Copy each record below faithfully, leaving out images.

Extracted page text data:
------------------------------------

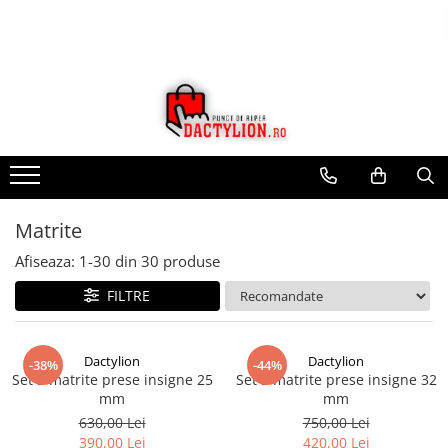
Matrite
Afiseaza:
1-
30
din
30
produse
FILTRE
Dactylion
Dactylion
-38%
-44%
Set 3 matrite prese insigne 25
Set 3 matrite prese insigne 32
mm
mm
630,00 Lei
750,00 Lei
390,00 Lei
420,00 Lei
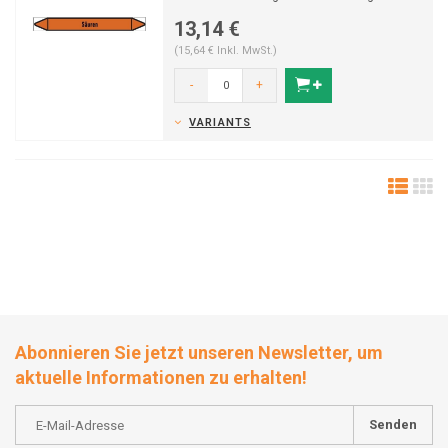
Säuren. In ...
13,14 €
(15,64 € Inkl. MwSt.)
-
+
VARIANTS
Abonnieren Sie jetzt unseren Newsletter, um
aktuelle Informationen zu erhalten!
Senden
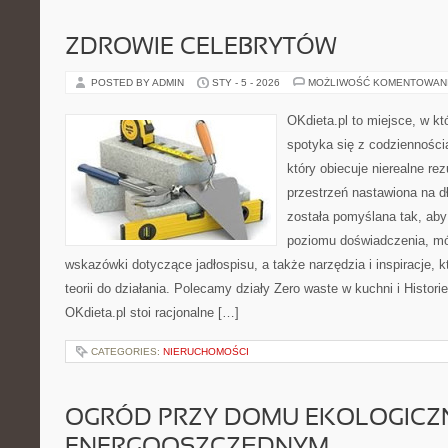
ZDROWIE CELEBRYTÓW
POSTED BY ADMIN
STY - 5 - 2026
MOŻLIWOŚĆ KOMENTOWAN
OKdieta.pl to miejsce, w k
spotyka się z codziennością
który obiecuje nierealne rez
przestrzeń nastawiona na d
została pomyślana tak, aby
poziomu doświadczenia, mó
wskazówki dotyczące jadłospisu, a także narzędzia i inspiracje, 
teorii do działania. Polecamy działy Zero waste w kuchni i Histo
OKdieta.pl stoi racjonalne […]
CATEGORIES:
NIERUCHOMOŚCI
OGRÓD PRZY DOMU EKOLOGICZ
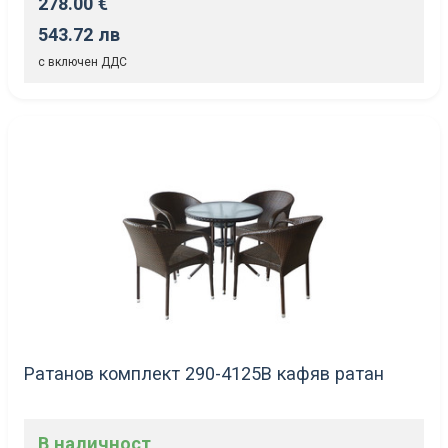
278.00 €
543.72 лв
с включен ДДС
Ратанов комплект 290-4125В кафяв ратан
В наличност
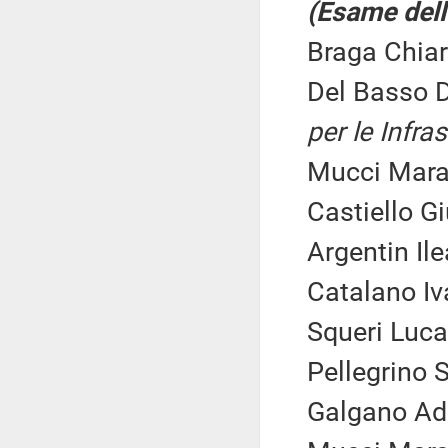
(Esame dell'
Braga Chiar
Del Basso 
per le Infras
Mucci Mara 
Castiello G
Argentin Ile
Catalano Iva
Squeri Luca 
Pellegrino 
Galgano Adr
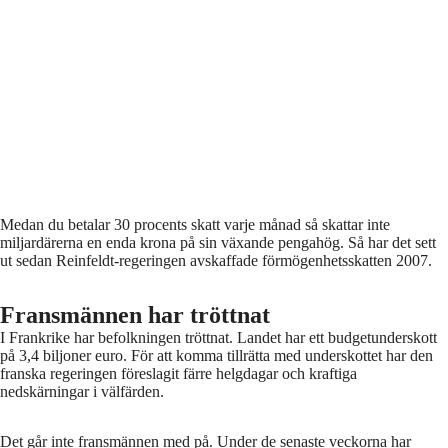
Medan du betalar 30 procents skatt varje månad så skattar inte
miljardärerna en enda krona på sin växande pengahög. Så har det sett
ut sedan Reinfeldt-regeringen avskaffade förmögenhetsskatten 2007.
Fransmännen har tröttnat
I Frankrike har befolkningen tröttnat. Landet har ett budgetunderskott
på 3,4 biljoner euro. För att komma tillrätta med underskottet har den
franska regeringen föreslagit färre helgdagar och kraftiga
nedskärningar i välfärden.
Det går inte fransmännen med på. Under de senaste veckorna har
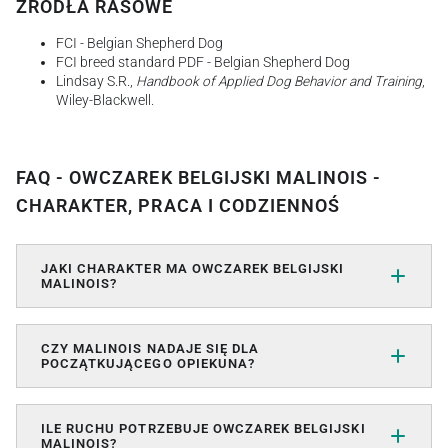
ŹRÓDŁA RASOWE
FCI - Belgian Shepherd Dog
FCI breed standard PDF - Belgian Shepherd Dog
Lindsay S.R.,
Handbook of Applied Dog Behavior and Training
,
Wiley-Blackwell.
FAQ - OWCZAREK BELGIJSKI MALINOIS -
CHARAKTER, PRACA I CODZIENNOŚ
JAKI CHARAKTER MA OWCZAREK BELGIJSKI
MALINOIS?
CZY MALINOIS NADAJE SIĘ DLA
POCZĄTKUJĄCEGO OPIEKUNA?
ILE RUCHU POTRZEBUJE OWCZAREK BELGIJSKI
MALINOIS?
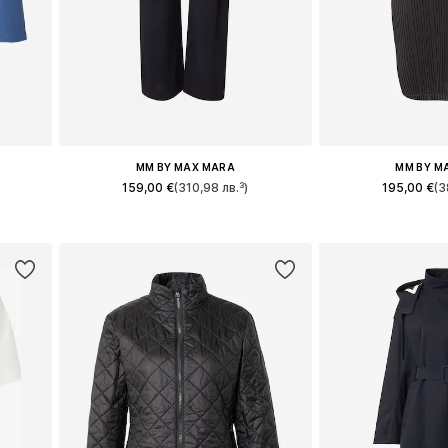
MM BY MAX MARA
MM BY M
159,00 €
(310,98 лв.³)
195,00 €
(3
 XL
Налични размери: 34, 36, 38, 40, 42
Налични размери: 3
а
Добави в кошницата
Добави в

------------------------------------

* TASK RESPONSE
Matrite
Afiseaza:
1-
30
din
30
produse
FILTRE
Dactylion
Dactylion
-38%
-44%
Set 3 matrite prese insigne 25
Set 3 matrite prese insigne 32
mm
mm
630,00 Lei
750,00 Lei
390,00 Lei
420,00 Lei
Säuren. In ...
13,14 €
(15,64 € Inkl. MwSt.)
-
+
VARIANTS
Abonnieren Sie jetzt unseren Newsletter, um
aktuelle Informationen zu erhalten!
Senden
ZDROWIE CELEBRYTÓW
POSTED BY ADMIN
STY - 5 - 2026
MOŻLIWOŚĆ KOMENTOWAN
OKdieta.pl to miejsce, w k
spotyka się z codziennością
który obiecuje nierealne rez
przestrzeń nastawiona na d
została pomyślana tak, aby
poziomu doświadczenia, mó
wskazówki dotyczące jadłospisu, a także narzędzia i inspiracje, 
teorii do działania. Polecamy działy Zero waste w kuchni i Histo
OKdieta.pl stoi racjonalne […]
CATEGORIES:
NIERUCHOMOŚCI
OGRÓD PRZY DOMU EKOLOGICZ
278.00 €
543.72 лв
с включен ДДС
Ратанов комплект 290-4125В кафяв ратан
В наличност
(Esame dell'
Braga Chiar
Del Basso 
per le Infras
Mucci Mara 
Castiello G
Argentin Ile
Catalano Iva
Squeri Luca 
Pellegrino 
Galgano Adr
Medan du betalar 30 procents skatt varje månad så skattar inte
miljardärerna en enda krona på sin växande pengahög. Så har det sett
ut sedan Reinfeldt-regeringen avskaffade förmögenhetsskatten 2007.
Fransmännen har tröttnat
I Frankrike har befolkningen tröttnat. Landet har ett budgetunderskott
på 3,4 biljoner euro. För att komma tillrätta med underskottet har den
franska regeringen föreslagit färre helgdagar och kraftiga
nedskärningar i välfärden.
Det går inte fransmännen med på. Under de senaste veckorna har
ŹRÓDŁA RASOWE
FCI - Belgian Shepherd Dog
FCI breed standard PDF - Belgian Shepherd Dog
Lindsay S.R.,
Handbook of Applied Dog Behavior and Training
,
Wiley-Blackwell.
FAQ - OWCZAREK BELGIJSKI MALINOIS -
CHARAKTER, PRACA I CODZIENNOŚ
JAKI CHARAKTER MA OWCZAREK BELGIJSKI
MALINOIS?
CZY MALINOIS NADAJE SIĘ DLA
POCZĄTKUJĄCEGO OPIEKUNA?
ILE RUCHU POTRZEBUJE OWCZAREK BELGIJSKI
MALINOIS?
MM BY MAX MARA
MM BY M
159,00 €
(310,98 лв.³)
195,00 €
(3
 XL
Налични размери: 34, 36, 38, 40, 42
Налични размери: 3
а
Добави в кошницата
Добави в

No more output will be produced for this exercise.